For my local working dataset—where I feel the need for speed—I built a 8TB RAID 0 out of 4 Hitachi 7K2000 2TB drives in a FirmTek enclosure. Lloyd Chambers has benchmarked this exact array running at a peak of 500MB/s when installed inside a Mac Pro. At 50% full, it runs north of 400MB/s. My array won’t run this fast in my enclosure, but that’s because I bought a port-multiplied enclosure a while back that was more optimized for my previous strategy. The theoretical max for my current enclosure should be a bit under 300MB/s. Not shabby. And if I need the speed the drives can give, I can change enclosures and SATA cards.
Next, for on-site backup purposes, I picked up a six-bay ReadyNAS Pro Pioneer and stuffed it with a bunch of 2TB Seagate drives that I’ve been accumulating. I’ve set it up for dual disk redundancy. This means that it can weather having two disks die. With a full set of 6 disks, it’s the perfect size to back up my 8TB working array over the network. Even better, the 2TB drives I put into it are from a wide range of lots as I’ve been picking up them up in ones and twos from different sources over the six months or so. This helps increase the odds that there won’t be a double or triple disk failure.
Once implemented, instead of a bunch of volumes all over my Finder, this will give me one big volume on my desktop. Then, there’s a big volume out on the network to be the safe copy. Better yet, thanks to the fact that the ReadyNAS has an rsync server, I don’t even have to mount the drive via the Finder. I can just launch a script to sync things up in the background and keep my desktop nice and tidy. Finally, the ReadyNAS also has a feature that scans all the data on the drives every week and checks for bit rot.

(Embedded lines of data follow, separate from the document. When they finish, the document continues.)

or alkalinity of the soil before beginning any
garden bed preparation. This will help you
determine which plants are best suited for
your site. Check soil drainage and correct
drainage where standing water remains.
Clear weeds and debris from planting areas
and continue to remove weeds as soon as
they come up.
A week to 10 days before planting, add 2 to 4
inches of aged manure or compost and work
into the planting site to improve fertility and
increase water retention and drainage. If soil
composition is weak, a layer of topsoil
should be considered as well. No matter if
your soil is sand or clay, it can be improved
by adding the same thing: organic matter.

Inevitably, at some point, I’ll need to expand again. I figure I’ll run into the wall again late next year at current rates. I hope that 3TB drives will be common at that point and that I can move from 8TB to 12TB in a nice smooth move. If, on the other and, data piles up faster than that, it’s almost certainly going to be because of video. In that case, the solution will be straightforward. I’ll repeat the double-down strategy, but split photos and video apart into their own local and remote arrays.
For the time being, however, I’ve got working room again. And a sane plan that gets me a bit further down the road. At least a year or 18 months. Maybe a bit more.

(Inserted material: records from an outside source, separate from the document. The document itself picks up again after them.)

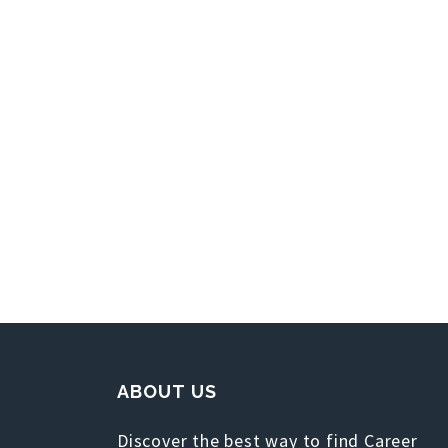
ABOUT US
Discover the best way to find Career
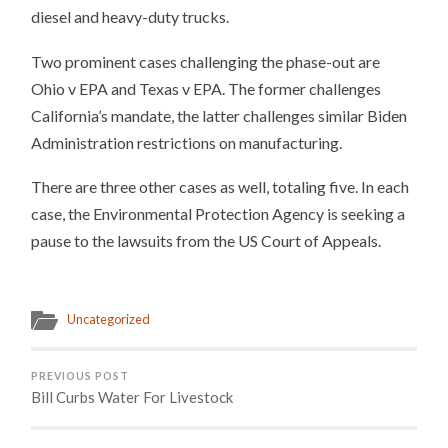
diesel and heavy-duty trucks.
Two prominent cases challenging the phase-out are
Ohio v EPA and Texas v EPA. The former challenges
California’s mandate, the latter challenges similar Biden
Administration restrictions on manufacturing.
There are three other cases as well, totaling five. In each
case, the Environmental Protection Agency is seeking a
pause to the lawsuits from the US Court of Appeals.
Uncategorized
PREVIOUS POST
Bill Curbs Water For Livestock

“Wait a minute,” you say. “What about those offsite backups?” Well, dear reader, those are going to remain on portable external drives for now that I cart back and forth to the bank. It’s not a great solution, but it works acceptably well. I still hope to replace this with a better solution someday. The ReadyNAS boxes have the ability to sync with another ReadyNAS in a remote location. That could be an interesting thing to investigate if I end up liking the box I have here now.